Missing universe? it's ok, we've found some of it

It is well known the the majority of the universe is not composed of baryonic matter, the kind of stuff that we and everything we experience is made of composes a mere 4.6% of the total, with dark energy and dark matter making up the next 72 and 23 percent respectively. So the 'bulk' of the universe is pretty much invisible to us, plaguing cosmologists with the responsibility of finding the damn stuff.

One real problem lay in the fact that up till now, a fair amount of the baryonic matter we know should be there was in hiding. This stuff should be easier to find, but it was still missing!

Its all comes down to light, matter needs to either emit, reflect or even absorb electromagnetic radiation in one form or another in order to be directly observed, stuff that normal matter will always tend to do.

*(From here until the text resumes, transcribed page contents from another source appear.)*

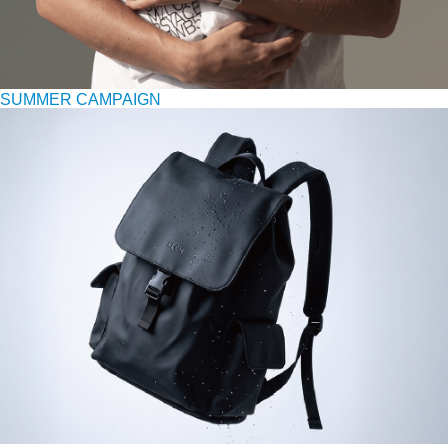
SUMMER CAMPAIGN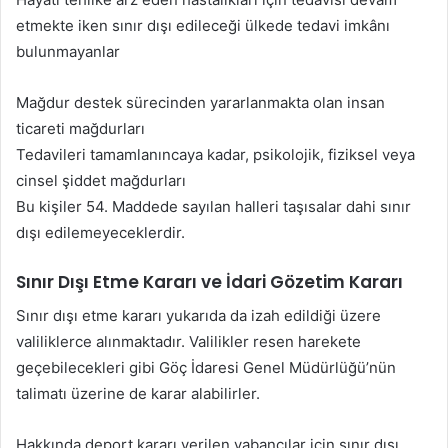
etmekte iken sınır dışı edileceği ülkede tedavi imkânı
bulunmayanlar
Mağdur destek sürecinden yararlanmakta olan insan
ticareti mağdurları
Tedavileri tamamlanıncaya kadar, psikolojik, fiziksel veya
cinsel şiddet mağdurları
Bu kişiler 54. Maddede sayılan halleri taşısalar dahi sınır
dışı edilemeyeceklerdir.
Sınır Dışı Etme Kararı ve İdari Gözetim Kararı
Sınır dışı etme kararı yukarıda da izah edildiği üzere
valiliklerce alınmaktadır. Valilikler resen harekete
geçebilecekleri gibi Göç İdaresi Genel Müdürlüğü’nün
talimatı üzerine de karar alabilirler.
Hakkında deport kararı verilen yabancılar için sınır dışı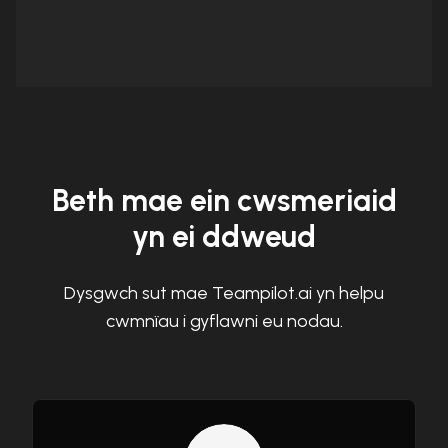
Beth mae ein cwsmeriaid
yn ei ddweud
Dysgwch sut mae Teampilot.ai yn helpu
cwmnïau i gyflawni eu nodau.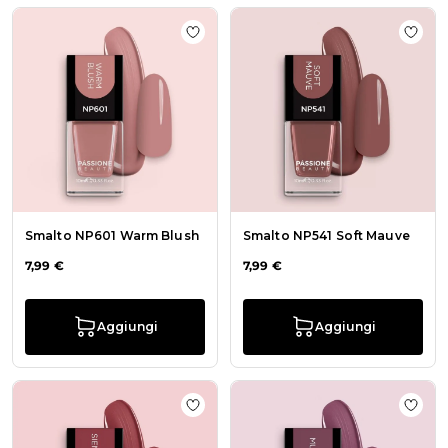
Aggiungi alla wishlist Smalto NP6
Aggiu
Smalto NP601 Warm Blush
Smalto NP541 Soft Mauve
7,99 €
7,99 €
Aggiungi
Aggiungi
Aggiungi alla wishlist Smalto NP86
Aggiu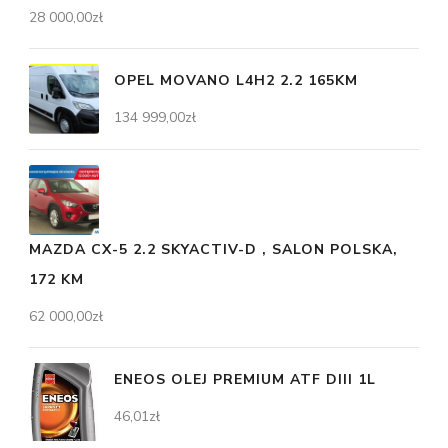
28 000,00
zł
OPEL MOVANO L4H2 2.2 165KM
134 999,00
zł
MAZDA CX-5 2.2 SKYACTIV-D , SALON POLSKA,
172 KM
62 000,00
zł
ENEOS OLEJ PREMIUM ATF DIII 1L
46,01
zł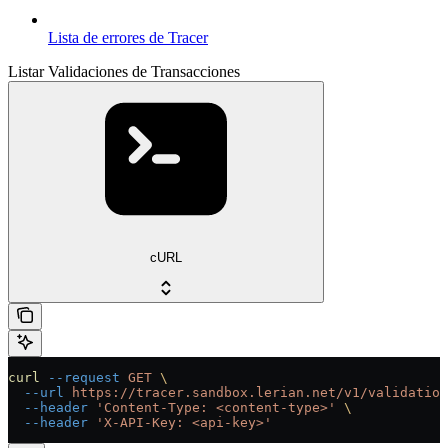
Lista de errores de Tracer
Listar Validaciones de Transacciones
cURL
curl
 --request
 GET
 \
  --url
 https://tracer.sandbox.lerian.net/v1/validation
  --header
 'Content-Type: <content-type>'
 \
  --header
 'X-API-Key: <api-key>'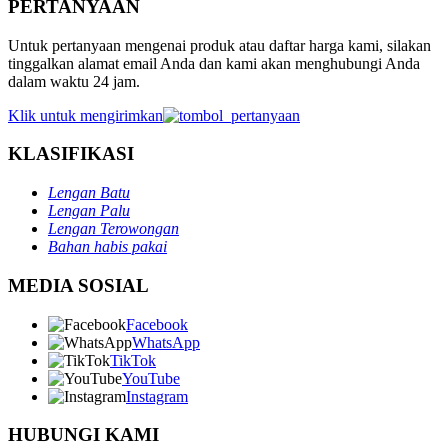
PERTANYAAN
Untuk pertanyaan mengenai produk atau daftar harga kami, silakan
tinggalkan alamat email Anda dan kami akan menghubungi Anda
dalam waktu 24 jam.
Klik untuk mengirimkan
KLASIFIKASI
Lengan Batu
Lengan Palu
Lengan Terowongan
Bahan habis pakai
MEDIA SOSIAL
Facebook
WhatsApp
TikTok
YouTube
Instagram
HUBUNGI KAMI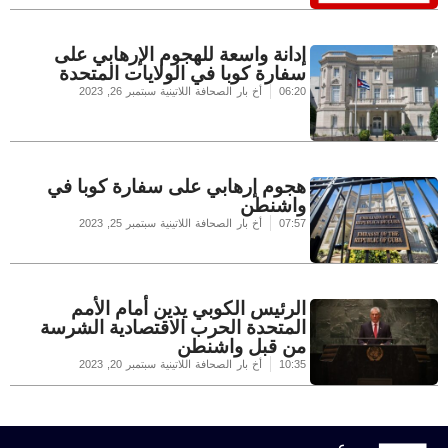
إدانة واسعة للهجوم الإرهابي على
سفارة كوبا في الولايات المتحدة
06:20
أخ بار الصحافة اللاتينية
سبتمبر 26, 2023
هجوم إرهابي على سفارة كوبا في
واشنطن
07:57
أخ بار الصحافة اللاتينية
سبتمبر 25, 2023
الرئيس الكوبي يدين أمام الأمم
المتحدة الحرب الاقتصادية الشرسة
من قبل واشنطن
10:35
أخ بار الصحافة اللاتينية
سبتمبر 20, 2023
عربي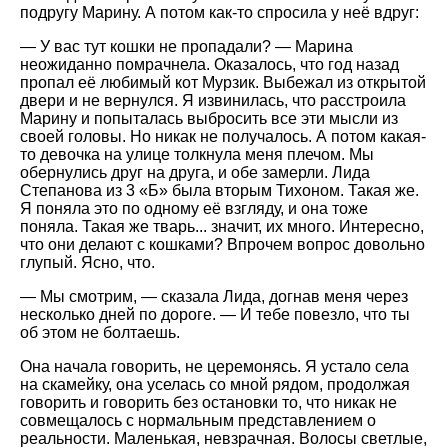
подругу Марину. А потом как-то спросила у неё вдруг:
— У вас тут кошки не пропадали? — Марина
неожиданно помрачнела. Оказалось, что год назад
пропал её любимый кот Мурзик. Выбежал из открытой
двери и не вернулся. Я извинилась, что расстроила
Марину и попыталась выбросить все эти мысли из
своей головы. Но никак не получалось. А потом какая-
то девочка на улице толкнула меня плечом. Мы
обернулись друг на друга, и обе замерли. Лида
Степанова из 3 «Б» была вторым Тихоном. Такая же.
Я поняла это по одному её взгляду, и она тоже
поняла. Такая же тварь... значит, их много. Интересно,
что они делают с кошками? Впрочем вопрос довольно
глупый. Ясно, что.
— Мы смотрим, — сказала Лида, догнав меня через
несколько дней по дороге. — И тебе повезло, что ты
об этом не болтаешь.
Она начала говорить, не церемонясь. Я устало села
на скамейку, она уселась со мной рядом, продолжая
говорить и говорить без остановки то, что никак не
совмещалось с нормальным представлением о
реальности. Маленькая, невзрачная. Волосы светлые,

Thus, with sensitive detectors and the right places to look, we should be able to locate the missing amount.

Enter ESA’s orbiting X-ray observatory XMM-Newton. A team of scientists used the detector to find the awol matter by targeting the areas around large galaxy clusters, and in doing so found the filaments of super hot gas in the space between galaxies, something that current cosmological models had predicted.

Gotcha!

More work remains to be done in order to map the newly discovered matter, but this is the first step towards greater understanding and further mapping of cosmological distributions.